RECORDS TO USE =
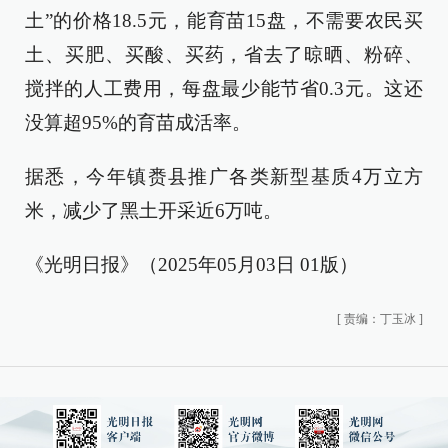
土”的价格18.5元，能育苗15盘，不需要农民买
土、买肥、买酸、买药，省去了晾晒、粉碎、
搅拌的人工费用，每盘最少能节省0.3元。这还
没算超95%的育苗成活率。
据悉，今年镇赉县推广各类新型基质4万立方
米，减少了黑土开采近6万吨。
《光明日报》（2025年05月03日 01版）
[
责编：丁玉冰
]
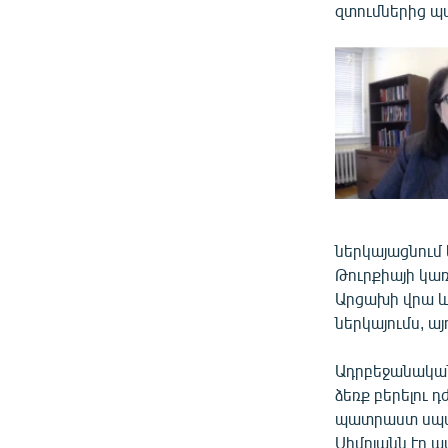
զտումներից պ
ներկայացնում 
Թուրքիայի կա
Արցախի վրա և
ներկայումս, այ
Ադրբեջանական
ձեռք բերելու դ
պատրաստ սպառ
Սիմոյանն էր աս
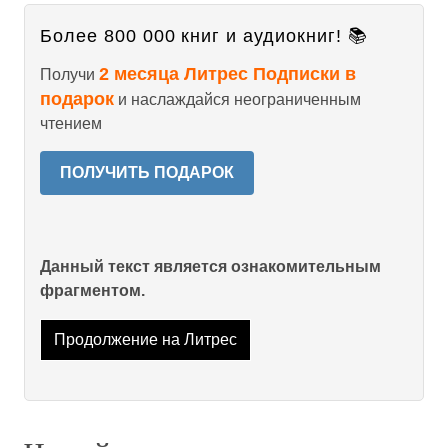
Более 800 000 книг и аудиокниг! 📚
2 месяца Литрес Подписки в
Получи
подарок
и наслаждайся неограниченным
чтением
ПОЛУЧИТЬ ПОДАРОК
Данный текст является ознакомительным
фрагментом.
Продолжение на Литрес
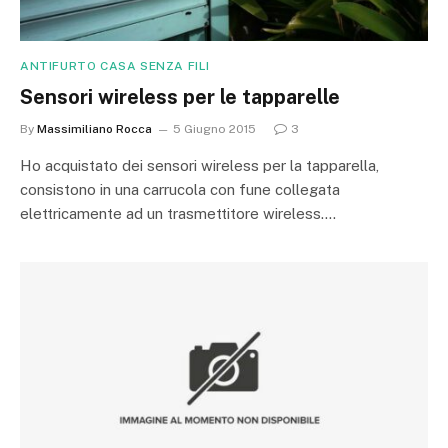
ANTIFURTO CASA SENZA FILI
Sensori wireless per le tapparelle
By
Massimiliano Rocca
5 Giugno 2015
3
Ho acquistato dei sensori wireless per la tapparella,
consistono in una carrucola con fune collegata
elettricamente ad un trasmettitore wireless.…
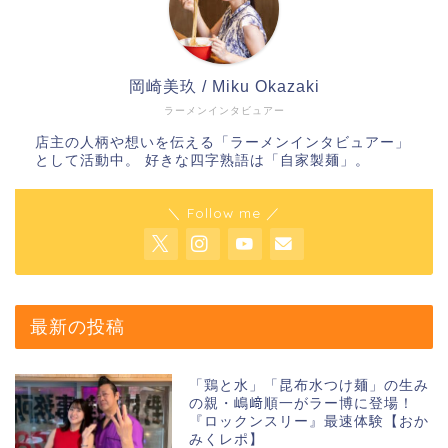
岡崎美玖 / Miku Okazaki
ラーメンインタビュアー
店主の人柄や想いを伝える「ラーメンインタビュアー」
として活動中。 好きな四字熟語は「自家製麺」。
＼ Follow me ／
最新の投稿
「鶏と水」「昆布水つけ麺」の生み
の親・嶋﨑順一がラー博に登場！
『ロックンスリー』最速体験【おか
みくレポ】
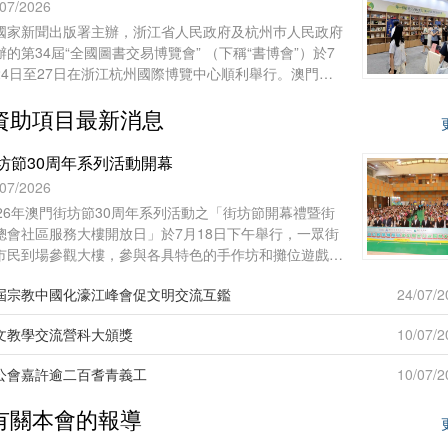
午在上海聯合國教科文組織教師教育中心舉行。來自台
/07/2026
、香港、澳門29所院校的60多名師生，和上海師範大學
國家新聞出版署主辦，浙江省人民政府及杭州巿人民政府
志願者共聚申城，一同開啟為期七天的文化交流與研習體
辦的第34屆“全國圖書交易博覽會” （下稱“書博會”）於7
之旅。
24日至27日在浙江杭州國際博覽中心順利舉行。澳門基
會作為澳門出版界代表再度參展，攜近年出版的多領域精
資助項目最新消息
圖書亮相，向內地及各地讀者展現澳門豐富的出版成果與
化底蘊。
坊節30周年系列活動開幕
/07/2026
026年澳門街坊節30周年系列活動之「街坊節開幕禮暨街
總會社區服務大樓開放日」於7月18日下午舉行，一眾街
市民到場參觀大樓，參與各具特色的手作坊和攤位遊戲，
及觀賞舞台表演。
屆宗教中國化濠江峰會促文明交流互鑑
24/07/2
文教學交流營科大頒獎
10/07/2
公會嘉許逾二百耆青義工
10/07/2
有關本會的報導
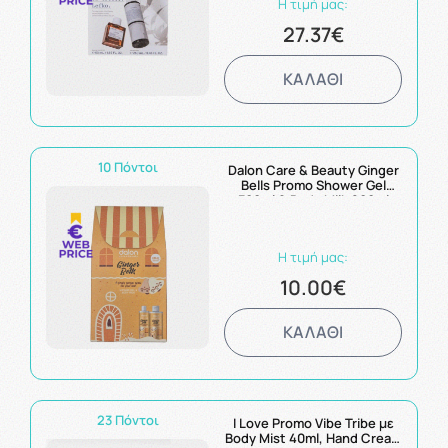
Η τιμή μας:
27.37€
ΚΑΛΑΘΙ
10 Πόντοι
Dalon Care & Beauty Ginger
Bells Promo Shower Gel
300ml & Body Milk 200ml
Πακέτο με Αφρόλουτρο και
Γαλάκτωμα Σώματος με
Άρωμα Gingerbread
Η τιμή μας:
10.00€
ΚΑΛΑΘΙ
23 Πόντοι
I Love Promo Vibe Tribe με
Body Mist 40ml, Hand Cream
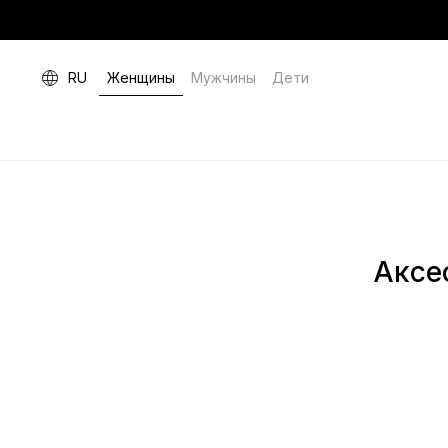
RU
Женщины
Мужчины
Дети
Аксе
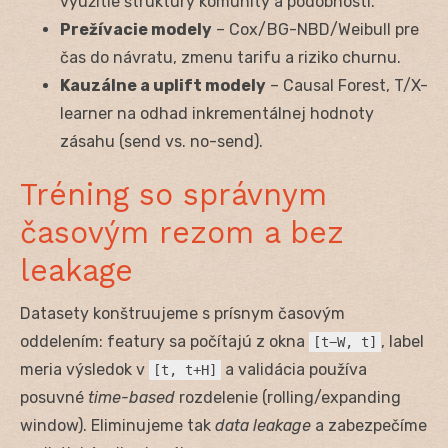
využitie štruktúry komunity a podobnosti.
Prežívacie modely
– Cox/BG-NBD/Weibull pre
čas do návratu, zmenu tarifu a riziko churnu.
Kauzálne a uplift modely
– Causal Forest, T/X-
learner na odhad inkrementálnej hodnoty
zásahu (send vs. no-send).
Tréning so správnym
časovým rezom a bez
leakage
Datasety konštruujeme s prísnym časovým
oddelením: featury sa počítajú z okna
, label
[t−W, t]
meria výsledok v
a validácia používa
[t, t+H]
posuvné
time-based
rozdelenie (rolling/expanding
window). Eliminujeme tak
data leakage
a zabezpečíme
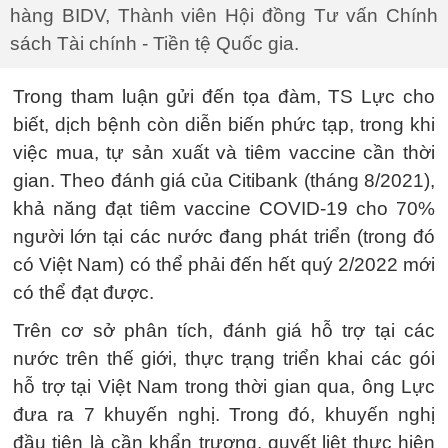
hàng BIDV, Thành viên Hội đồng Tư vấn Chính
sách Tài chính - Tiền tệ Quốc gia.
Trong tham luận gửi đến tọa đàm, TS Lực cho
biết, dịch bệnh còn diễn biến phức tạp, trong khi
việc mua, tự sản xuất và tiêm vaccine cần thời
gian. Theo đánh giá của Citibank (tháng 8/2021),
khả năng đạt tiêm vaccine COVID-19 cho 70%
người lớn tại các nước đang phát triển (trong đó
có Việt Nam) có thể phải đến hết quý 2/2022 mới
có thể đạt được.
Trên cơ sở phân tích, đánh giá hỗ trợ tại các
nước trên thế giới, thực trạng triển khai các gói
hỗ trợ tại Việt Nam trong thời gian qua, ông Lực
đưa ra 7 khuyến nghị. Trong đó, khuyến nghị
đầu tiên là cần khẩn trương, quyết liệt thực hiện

EXERCISE GOAL =
Reproduce each line of the material in which the string "Promo" occurs.

TASK RESPONSE =
Bells Promo Shower Gel
I Love Promo Vibe Tribe με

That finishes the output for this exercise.